Instructions to follow> Look for the word "email" in the entries and copy each line where it appears.

Records excerpted from a collection:
**********
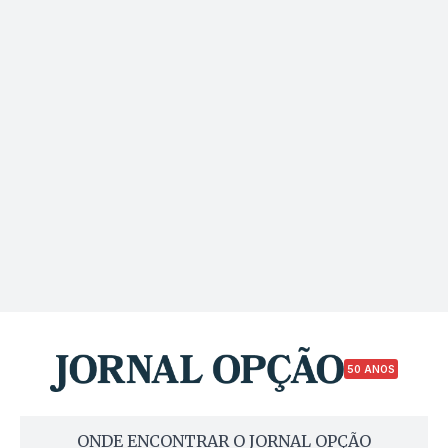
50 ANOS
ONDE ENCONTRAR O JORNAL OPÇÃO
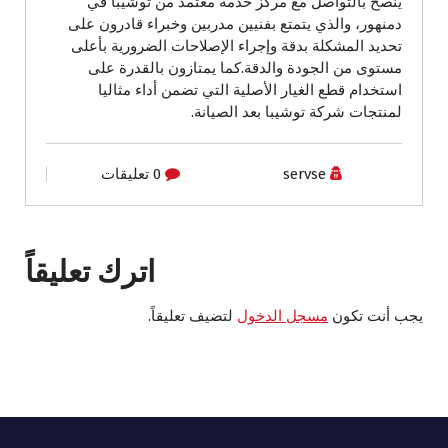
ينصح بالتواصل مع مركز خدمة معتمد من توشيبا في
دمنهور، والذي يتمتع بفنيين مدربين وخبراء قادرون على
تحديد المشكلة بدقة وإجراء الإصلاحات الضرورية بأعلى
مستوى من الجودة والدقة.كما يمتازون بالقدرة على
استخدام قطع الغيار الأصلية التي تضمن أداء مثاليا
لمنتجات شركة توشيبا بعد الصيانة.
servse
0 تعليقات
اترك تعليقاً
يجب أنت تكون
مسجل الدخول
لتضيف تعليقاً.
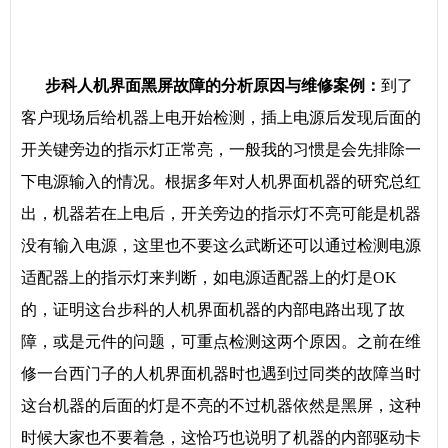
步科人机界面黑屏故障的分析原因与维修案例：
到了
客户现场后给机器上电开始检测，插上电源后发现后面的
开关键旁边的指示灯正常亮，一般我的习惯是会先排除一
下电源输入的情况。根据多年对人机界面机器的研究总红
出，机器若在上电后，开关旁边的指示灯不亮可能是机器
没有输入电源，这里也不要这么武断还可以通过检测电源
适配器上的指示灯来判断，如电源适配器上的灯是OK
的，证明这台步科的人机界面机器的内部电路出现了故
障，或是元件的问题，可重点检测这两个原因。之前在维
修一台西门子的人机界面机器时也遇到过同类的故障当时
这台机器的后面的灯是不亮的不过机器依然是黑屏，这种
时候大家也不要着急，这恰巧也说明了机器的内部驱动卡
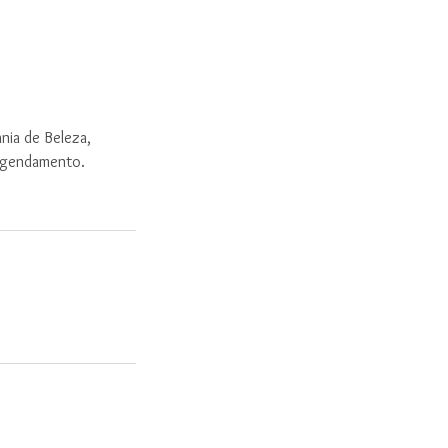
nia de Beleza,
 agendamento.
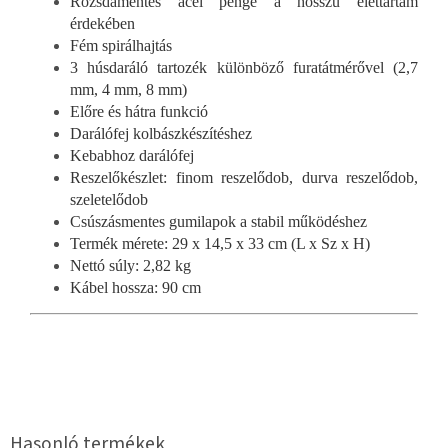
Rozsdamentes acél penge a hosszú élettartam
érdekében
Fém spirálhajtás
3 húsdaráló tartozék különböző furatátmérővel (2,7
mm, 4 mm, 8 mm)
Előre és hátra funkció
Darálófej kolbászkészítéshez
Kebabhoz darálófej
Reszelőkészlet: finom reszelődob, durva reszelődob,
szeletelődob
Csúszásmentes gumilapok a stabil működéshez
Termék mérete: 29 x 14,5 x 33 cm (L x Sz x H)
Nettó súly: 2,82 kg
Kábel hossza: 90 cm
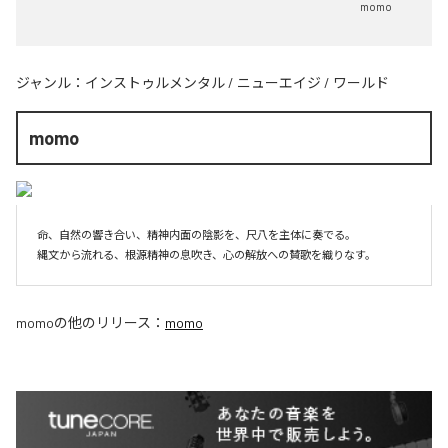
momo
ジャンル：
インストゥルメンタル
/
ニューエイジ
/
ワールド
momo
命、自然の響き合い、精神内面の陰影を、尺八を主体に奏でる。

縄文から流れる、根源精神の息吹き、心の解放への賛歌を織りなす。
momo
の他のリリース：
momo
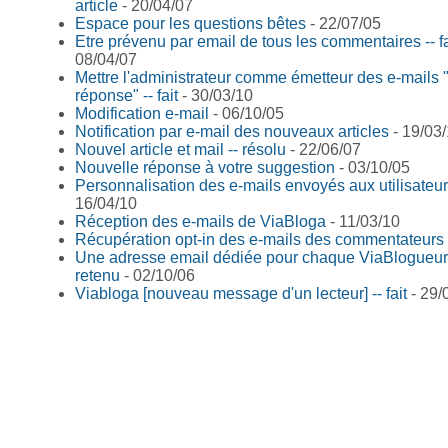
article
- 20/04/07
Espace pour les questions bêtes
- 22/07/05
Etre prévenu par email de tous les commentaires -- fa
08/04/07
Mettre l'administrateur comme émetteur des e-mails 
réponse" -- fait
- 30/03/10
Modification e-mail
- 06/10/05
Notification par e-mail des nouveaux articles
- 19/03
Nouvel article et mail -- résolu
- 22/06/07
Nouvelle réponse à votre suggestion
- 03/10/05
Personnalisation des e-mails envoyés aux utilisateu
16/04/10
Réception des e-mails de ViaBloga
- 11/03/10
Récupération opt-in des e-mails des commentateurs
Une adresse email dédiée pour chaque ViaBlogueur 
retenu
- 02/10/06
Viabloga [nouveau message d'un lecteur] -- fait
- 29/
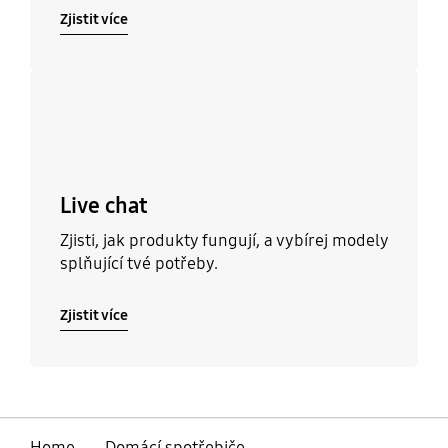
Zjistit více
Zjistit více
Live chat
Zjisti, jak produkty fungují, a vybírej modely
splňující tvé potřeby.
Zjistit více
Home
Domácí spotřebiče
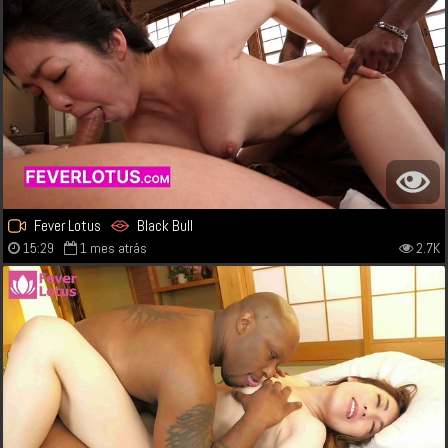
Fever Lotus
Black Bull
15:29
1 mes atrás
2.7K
**********
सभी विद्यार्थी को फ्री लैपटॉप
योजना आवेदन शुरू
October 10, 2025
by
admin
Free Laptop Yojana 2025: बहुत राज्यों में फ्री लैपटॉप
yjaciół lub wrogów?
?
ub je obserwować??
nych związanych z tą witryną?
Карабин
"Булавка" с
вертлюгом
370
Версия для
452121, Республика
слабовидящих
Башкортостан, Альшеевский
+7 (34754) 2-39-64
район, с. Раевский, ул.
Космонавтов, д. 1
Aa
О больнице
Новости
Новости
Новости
**********
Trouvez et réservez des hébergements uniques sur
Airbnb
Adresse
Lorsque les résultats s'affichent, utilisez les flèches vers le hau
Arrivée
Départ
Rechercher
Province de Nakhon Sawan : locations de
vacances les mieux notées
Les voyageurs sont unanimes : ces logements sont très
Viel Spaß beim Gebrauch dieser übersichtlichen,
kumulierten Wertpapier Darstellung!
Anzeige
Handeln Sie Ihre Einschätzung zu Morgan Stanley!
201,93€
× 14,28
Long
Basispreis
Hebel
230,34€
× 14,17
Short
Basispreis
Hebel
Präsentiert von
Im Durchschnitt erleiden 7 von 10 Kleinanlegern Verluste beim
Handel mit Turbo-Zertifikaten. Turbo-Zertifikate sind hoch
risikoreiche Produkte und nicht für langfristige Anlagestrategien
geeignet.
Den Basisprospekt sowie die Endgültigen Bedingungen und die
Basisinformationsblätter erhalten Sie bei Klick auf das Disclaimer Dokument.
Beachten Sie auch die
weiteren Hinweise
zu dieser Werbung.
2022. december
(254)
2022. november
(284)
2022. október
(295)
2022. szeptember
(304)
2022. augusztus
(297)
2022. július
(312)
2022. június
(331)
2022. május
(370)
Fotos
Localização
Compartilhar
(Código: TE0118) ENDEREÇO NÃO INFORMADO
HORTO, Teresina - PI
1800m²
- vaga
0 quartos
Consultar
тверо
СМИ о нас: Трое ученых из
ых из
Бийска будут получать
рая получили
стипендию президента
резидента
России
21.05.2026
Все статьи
**********
Exercise output>
Etre prévenu par email de tous les commentaires -- fa
Une adresse email dédiée pour chaque ViaBlogueur 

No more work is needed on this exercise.